こんにちは。
2,3日前に「岩手県立美術館友の会通信」を同じボランティア仲間でもあり、
お客様でもあるFさんに届けていただきまして、
 
今回自分も載せてもらったからなのですが、それはさておき、
 
 
「特集 没後20年 松田松雄」に関連して学芸員の根本亮子さん
が松田さんの額縁への美意識について書いていらして、
 
額縁好きの私としたことがノーチェックだった!と無性に悔しくなり(なぜ!)、
 
 
きのうはいろいろギリギリだったのですが、2回目の「足立美術館展」を見た後2階常設展へ走りましたよね。
 
 
 
 
あらためて額縁に注目してみると、非常に神経の行き届いた、作品の世界を壊さず一体化している額であるように思えました。
しかも額だけ見てもきれいだった。

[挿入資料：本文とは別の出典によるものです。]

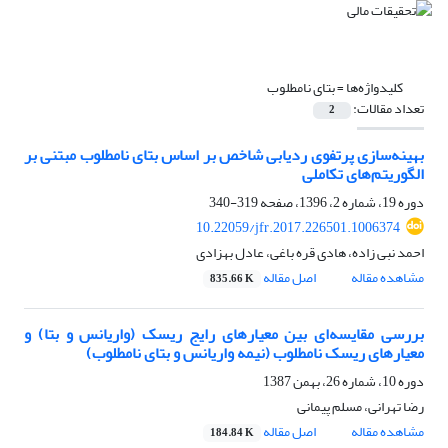
کلیدواژه‌ها =
بتای نامطلوب
تعداد مقالات:
2
بهینه‌سازی پرتفوی ردیابی شاخص بر اساس بتای نامطلوب مبتنی بر
الگوریتم‌های تکاملی
دوره 19، شماره 2، 1396، صفحه
319-340
10.22059/jfr.2017.226501.1006374
احمد نبی زاده، هادی قره باغی، عادل بهزادی
مشاهده مقاله
اصل مقاله
835.66 K
بررسی مقایسه‌ای بین معیارهای رایج ریسک (واریانس و بتا) و
معیارهای ریسک نامطلوب (نیمه واریانس و بتای نامطلوب)
دوره 10، شماره 26، بهمن 1387
رضا تهرانی، مسلم پیمانی
مشاهده مقاله
اصل مقاله
184.84 K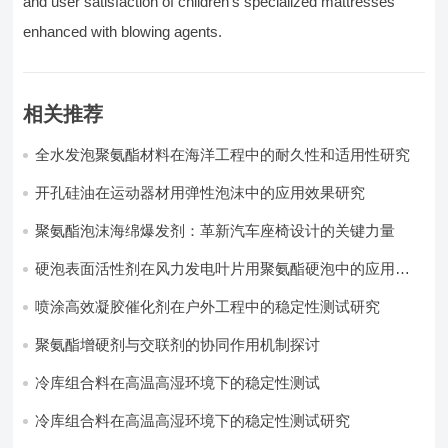
and user satisfaction of children’s specialized mattresses
enhanced with blowing agents.
相关推荐
全水发泡聚氨酯材料在海洋工程中的耐久性和适用性研究
开孔硅油在运动器材用弹性泡沫中的应用效果研究
聚氨酯泡沫海绵爆发剂：革新汽车座椅设计的关键力量​
硬泡表面活性剂在风力发电叶片用聚氨酯硬泡中的应用实
践
喷涂高效凝胶催化剂在户外工程中的稳定性测试研究
聚氨酯增硬剂与交联剂的协同作用机制探讨
冷库组合料在高温高湿环境下的稳定性测试​
冷库组合料在高温高湿环境下的稳定性测试研究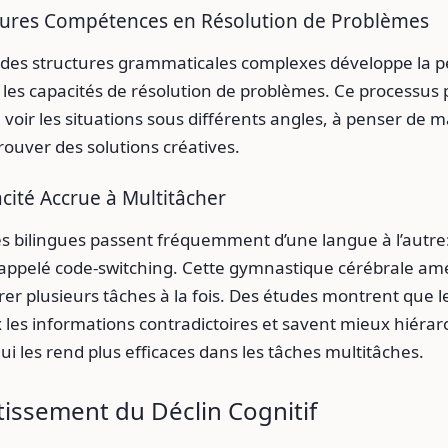
leures Compétences en Résolution de Problèmes
es structures grammaticales complexes développe la 
 les capacités de résolution de problèmes. Ce processus 
voir les situations sous différents angles, à penser de m
trouver des solutions créatives.
cité Accrue à Multitâcher
s bilingues passent fréquemment d’une langue à l’autre
pelé code-switching. Cette gymnastique cérébrale amé
rer plusieurs tâches à la fois. Des études montrent que l
les informations contradictoires et savent mieux hiérarc
qui les rend plus efficaces dans les tâches multitâches.
issement du Déclin Cognitif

全然ジャンルは違いますが、陶芸家のルーシー・リーのうつわを連想しました。
上の「列」(19969)と下の「風景(母子)」(1979)は東日本大震災で津波被害を受けた陸前高田市博物館所蔵作品で、東京藝術大学の保存修復油画研究室によって修復が行われ、額縁も修復時に新調されたとのことです。
 
 
 
「足立美術館展」で、好きな「唐犬図」を見て、神戸で戦災に遭ったL字型の修復跡を見てきたせいもあり、額縁とその修復跡に目が行きました。目立たないようになってはいるのですが、修復に気づく目ができたのかもしれません。

 

 
「風景(連れ)」(1969)

 

 
「風景(人)」(1968)の入れ子になったような黒とシルバーの額。
松田さんは金や黒、銀、白といった、有彩色ではない色、色とは言えない色が好みだったのでしょうか。

 

 
「風景(家族-3)」(1979)

 

 
「風景(家族)」(1976)の額縁は仮縁を加工して一部を黒塗りした手作りで、デザインの
考案に松田さんも関わっていたそうです。

 

 

 
「一方、入り口近くの「風景(母子)」(1980)につかった既製品の額は
金色の入れ子(内側の縁)が木尾に入らず、のちに同じタイプの額を使った時には
入れ子代わりに黒いマットをはさむようにしたそうです」(記事からの引用)

 

そして残念な美意識の私にはその違いがどこにあるのか、どうだったらよかったのか、
絵を、いや額を見つめたまま考え込んでしまいました。
 
わからない。
 
わからないからいいのです。わかりたいと思えるから。
 
コレクション展1期は7月18日(日)まで。